[REQUIRED WORK]
Only a number is wanted here, namely how many lines of the data contain the string "para".

[INFORMATION]
[Start of Attachment]

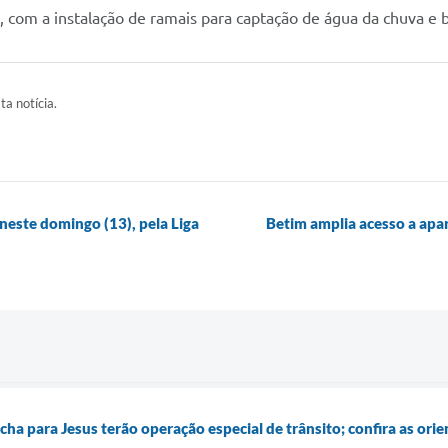
com a instalação de ramais para captação de água da chuva e b
ta notícia.
neste domingo (13), pela Liga
Betim amplia acesso a apa
ha para Jesus terão operação especial de trânsito; confira as ori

[End of Attachment]

[TASK RESPONSE]
2